Saying porn is to blame for his addiction and misbehavior is like saying that food is to blame for obesity, alcohol (which is actually good for you in small doses) is to blame for alcoholism, and coffee is to blame for caffeine addiction. That simply is not the case.
You seem to be a part of the problem, actually. A lot of religious people feel self-righteous in that they suppress all of their sexuality in the name of ___(insert thing here)___. They act as if people who lead different lifestyles (lifestyles that do not harm anyone and in fact can benefit others) are morally inferior.

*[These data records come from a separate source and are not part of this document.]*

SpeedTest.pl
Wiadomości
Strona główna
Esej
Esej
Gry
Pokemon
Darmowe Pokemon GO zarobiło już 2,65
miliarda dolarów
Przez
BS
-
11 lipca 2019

I haven't told one of my closest Christian friends from high school that I had sex with a then-boyfriend of mine after three years of dating. I know her image of me will go down, and for what? Because even though I'm agnostic and have my own set of morals (these mainly include refraining from hurting people and maximizing happiness of those around me), she will feel as though I'm now dirty and not as good a role model as I was before. Just because I chose a certain type of physical intimacy with a long-term boyfriend of mine.
@justcorinne@xanga - What the hell porn did not lead him to do that. If someone becomes addicted to painkillers and as a result of them abandons his family, are you going to go about denouncing painkillers?
Clearly the guy in your family already had psychological issues, as the average person can watch porn in a way that does not negatively affect anyone.
I can't believe people are still so naive these days.
Okay, I can see why you'd feel bad, since you've never done anything sexual before, but it's not the end of the world.
And it's not as if you kept watching, I'm sure everyone has seen porn at least once, whether it be by accident, or curiosity.